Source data
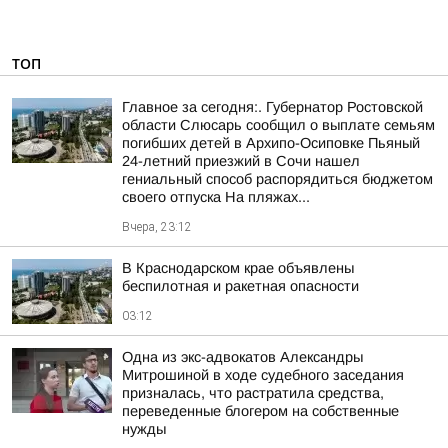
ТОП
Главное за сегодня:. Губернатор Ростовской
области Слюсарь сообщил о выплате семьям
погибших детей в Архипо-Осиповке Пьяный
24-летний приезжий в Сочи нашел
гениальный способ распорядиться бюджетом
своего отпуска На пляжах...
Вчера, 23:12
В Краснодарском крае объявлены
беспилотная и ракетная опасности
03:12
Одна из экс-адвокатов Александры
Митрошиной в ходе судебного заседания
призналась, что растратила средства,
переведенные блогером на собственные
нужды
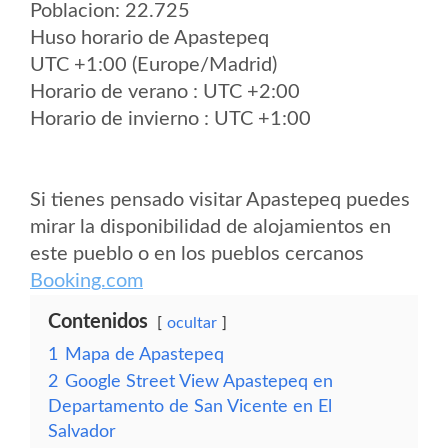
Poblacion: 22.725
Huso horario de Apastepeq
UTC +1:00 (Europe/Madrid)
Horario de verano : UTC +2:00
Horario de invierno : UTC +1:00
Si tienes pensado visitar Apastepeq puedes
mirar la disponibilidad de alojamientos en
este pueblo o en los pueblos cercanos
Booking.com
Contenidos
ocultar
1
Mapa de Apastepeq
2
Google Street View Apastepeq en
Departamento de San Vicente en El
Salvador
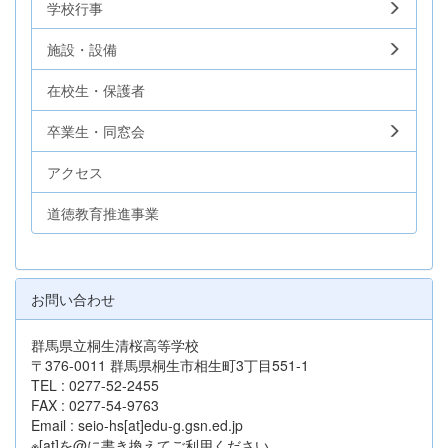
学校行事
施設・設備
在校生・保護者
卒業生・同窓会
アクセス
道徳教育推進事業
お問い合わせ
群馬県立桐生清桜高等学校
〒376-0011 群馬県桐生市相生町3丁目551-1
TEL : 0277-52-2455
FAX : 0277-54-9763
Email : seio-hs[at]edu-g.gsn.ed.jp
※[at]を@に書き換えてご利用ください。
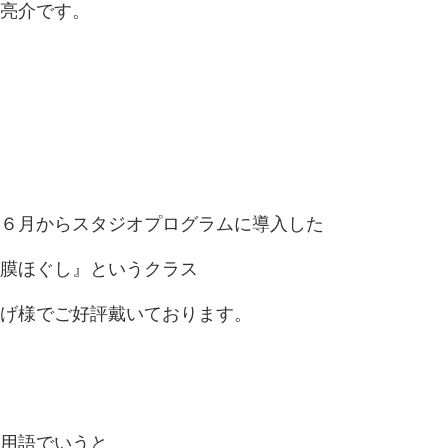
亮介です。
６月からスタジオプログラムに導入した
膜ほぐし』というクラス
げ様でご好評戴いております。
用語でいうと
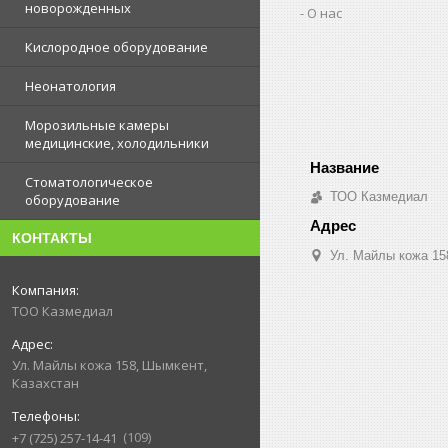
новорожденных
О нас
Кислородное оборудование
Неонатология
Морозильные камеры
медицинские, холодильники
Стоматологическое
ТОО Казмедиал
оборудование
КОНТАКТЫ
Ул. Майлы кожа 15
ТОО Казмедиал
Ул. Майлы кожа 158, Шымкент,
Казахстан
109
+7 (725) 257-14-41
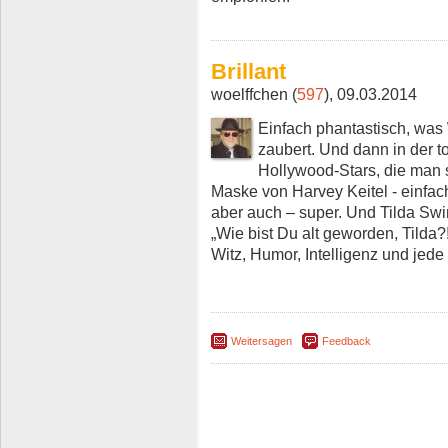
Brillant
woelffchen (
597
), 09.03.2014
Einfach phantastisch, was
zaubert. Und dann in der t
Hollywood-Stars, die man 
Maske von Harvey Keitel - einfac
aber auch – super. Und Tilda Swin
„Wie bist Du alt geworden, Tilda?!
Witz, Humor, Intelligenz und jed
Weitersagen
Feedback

▶ **ACTIVITY**
Repeat the data verbatim through the "В Краснодарском крае объявлены" line, no pictures.

▶ **RESPONSE FOR THIS EXERCISE**
ТОП
Главное за сегодня:. Губернатор Ростовской
области Слюсарь сообщил о выплате семьям
погибших детей в Архипо-Осиповке Пьяный
24-летний приезжий в Сочи нашел
гениальный способ распорядиться бюджетом
своего отпуска На пляжах...
Вчера, 23:12
В Краснодарском крае объявлены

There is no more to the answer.